My Packages file contains the following about a given package that apt will verify
9ff4da44240de168f7b98d1461d2d96c 65274 main/binary-amd64/Packages
dc9007fe54d7f26d0922a377c81e45d9 17568 main/binary-amd64/Packages.gz
fd2c8c93e1590e1fc5bc797b20b9ddd670171f1856326a8ba7816f2a6753b779 65274 main/binary-amd64/Packages
06159def8d253ed6f3401cc797bf0f2743b4623a16f996815bf8ffde6f79bfaf 17568 main/binary-amd64/Packages.gz
And Release itself has a .gpg signature
-----BEGIN PGP SIGNATURE-----
Version: GnuPG v2
Of course I still have to trust the person that controls the gpg signing key, but how does that vary with
> If the build is bit-level deterministic it results in a fixed output given a fixed input. So, you simply hash the output, sign it and ship it along the build. The user will simply check if the hash matches the binary they received, even from an untrusted source.
Or is it that 3/4/10 independent people can independently build the same, concur that the checksums of the built package are all the same, and be confident that none of them are being coerced or hacked? So it's a way of verifying the person building the package in the first place (any coercion/hacking would have to apply to everyone confirming the build - which won't be everyone using it, but would be a dozen people in a dozen jurisdictions
Those hashes and signature confirm that the package is coming from a maintainer, but it can't confirm nor deny that the package you received was actually built from the sources the maintainer claims to have used. Simply because there's no guaranteed bit-level link between sources and output.
> Or is it that 3/4/10 independent people can independently build the same, concur that the checksums of the built package are all the same, and be confident that none of them are being coerced or hacked?

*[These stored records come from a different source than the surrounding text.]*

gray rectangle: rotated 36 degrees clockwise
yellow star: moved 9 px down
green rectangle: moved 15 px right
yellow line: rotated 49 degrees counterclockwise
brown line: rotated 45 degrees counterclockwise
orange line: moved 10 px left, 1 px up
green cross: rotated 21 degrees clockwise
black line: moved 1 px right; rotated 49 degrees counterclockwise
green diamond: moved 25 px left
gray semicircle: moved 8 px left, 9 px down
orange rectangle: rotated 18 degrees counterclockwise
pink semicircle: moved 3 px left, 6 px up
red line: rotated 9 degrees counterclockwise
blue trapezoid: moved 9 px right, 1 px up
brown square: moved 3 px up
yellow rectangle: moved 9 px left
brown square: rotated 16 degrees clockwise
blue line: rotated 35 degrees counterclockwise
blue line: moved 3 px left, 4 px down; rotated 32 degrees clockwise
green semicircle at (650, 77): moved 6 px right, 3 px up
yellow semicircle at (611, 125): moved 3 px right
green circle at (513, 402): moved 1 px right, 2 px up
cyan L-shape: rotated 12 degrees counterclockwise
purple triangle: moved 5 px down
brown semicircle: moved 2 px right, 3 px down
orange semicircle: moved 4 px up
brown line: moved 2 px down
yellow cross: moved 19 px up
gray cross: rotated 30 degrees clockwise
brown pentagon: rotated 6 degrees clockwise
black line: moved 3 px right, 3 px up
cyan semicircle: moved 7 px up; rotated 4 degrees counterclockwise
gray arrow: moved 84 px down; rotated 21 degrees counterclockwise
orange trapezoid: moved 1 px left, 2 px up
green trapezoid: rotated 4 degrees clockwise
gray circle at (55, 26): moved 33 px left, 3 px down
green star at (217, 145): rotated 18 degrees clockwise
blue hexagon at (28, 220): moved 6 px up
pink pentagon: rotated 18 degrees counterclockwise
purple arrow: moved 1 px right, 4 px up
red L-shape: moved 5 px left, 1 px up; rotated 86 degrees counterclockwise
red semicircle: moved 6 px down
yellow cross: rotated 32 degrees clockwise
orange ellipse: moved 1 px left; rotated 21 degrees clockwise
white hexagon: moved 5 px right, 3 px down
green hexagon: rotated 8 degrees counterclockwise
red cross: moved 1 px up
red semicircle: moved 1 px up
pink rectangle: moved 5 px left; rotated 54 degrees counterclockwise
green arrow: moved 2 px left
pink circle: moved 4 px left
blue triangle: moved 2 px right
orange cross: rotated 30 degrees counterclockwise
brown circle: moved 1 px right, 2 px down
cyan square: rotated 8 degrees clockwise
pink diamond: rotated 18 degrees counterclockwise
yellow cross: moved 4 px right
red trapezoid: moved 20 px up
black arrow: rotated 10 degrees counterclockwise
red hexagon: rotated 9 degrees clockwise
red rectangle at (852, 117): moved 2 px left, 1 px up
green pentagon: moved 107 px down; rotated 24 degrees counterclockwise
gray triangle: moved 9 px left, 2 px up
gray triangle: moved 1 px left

Yes, the improvement compared to traditional packages is that given the package inputs (sources, dependencies, build instructions) and the output you can be sure that the output is the result of building the inputs. You don't actually need multiple indepdent people: just rebuild the package and compare the hashes. Again, you could try to do this with APT and it will probably work for some very simple software (or some that the Debian maintainers managed to make reproducible), but not in general.
The way to verify is to redo the entire compile process. But the advantage is that anyone can do this, so you can have other users in the community validating the builds.
if no reproducible builds then,
sha256(binary_from_user1) != sha256(binary_from_user2)
For smaller project distributing code source is usually correct choice as auditing src code is better than auditing binaries. But the project like chromium I think reproducible build is essential because you can't force everybody to compile and waste hours right?
And by having this "threat" against the bad guys, which consists in saying: "If you poison the well, we'll find how you did it", suddenly the bad guys are having a much harder time being bad.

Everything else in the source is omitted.